§ TASK INSTRUCTIONS
Retrieve all lines below that have the string "Vehicles".

============

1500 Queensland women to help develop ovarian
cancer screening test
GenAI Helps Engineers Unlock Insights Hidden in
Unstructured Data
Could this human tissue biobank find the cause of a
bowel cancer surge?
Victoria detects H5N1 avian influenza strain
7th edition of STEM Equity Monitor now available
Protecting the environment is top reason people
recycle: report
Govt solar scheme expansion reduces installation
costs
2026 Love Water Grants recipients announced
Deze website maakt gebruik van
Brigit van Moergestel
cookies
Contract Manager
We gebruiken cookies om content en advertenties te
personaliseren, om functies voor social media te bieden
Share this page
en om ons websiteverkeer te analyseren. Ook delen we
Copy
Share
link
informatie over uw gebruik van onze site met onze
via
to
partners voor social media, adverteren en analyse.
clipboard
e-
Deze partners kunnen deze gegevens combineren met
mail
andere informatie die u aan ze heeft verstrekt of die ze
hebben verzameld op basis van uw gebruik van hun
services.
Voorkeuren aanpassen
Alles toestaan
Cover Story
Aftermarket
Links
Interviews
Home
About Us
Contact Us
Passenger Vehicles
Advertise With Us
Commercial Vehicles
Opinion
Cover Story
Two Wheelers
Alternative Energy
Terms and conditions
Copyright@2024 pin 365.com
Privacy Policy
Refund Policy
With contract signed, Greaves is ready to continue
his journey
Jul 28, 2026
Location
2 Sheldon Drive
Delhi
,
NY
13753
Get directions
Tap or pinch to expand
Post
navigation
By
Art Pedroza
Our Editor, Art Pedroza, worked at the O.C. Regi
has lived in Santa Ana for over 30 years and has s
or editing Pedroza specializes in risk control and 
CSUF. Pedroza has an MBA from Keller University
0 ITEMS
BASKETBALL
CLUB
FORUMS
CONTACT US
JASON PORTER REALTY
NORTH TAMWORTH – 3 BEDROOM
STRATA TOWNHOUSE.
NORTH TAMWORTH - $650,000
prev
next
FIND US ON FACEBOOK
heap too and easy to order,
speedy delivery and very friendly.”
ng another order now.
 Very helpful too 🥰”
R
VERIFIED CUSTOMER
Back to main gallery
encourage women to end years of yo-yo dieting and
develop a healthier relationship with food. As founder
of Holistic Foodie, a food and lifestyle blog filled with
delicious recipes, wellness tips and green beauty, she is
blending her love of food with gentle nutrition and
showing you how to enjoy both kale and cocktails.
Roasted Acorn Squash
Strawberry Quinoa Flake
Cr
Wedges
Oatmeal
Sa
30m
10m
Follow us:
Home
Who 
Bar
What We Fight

============

§ YOUR RESPONSE
Passenger Vehicles
Commercial Vehicles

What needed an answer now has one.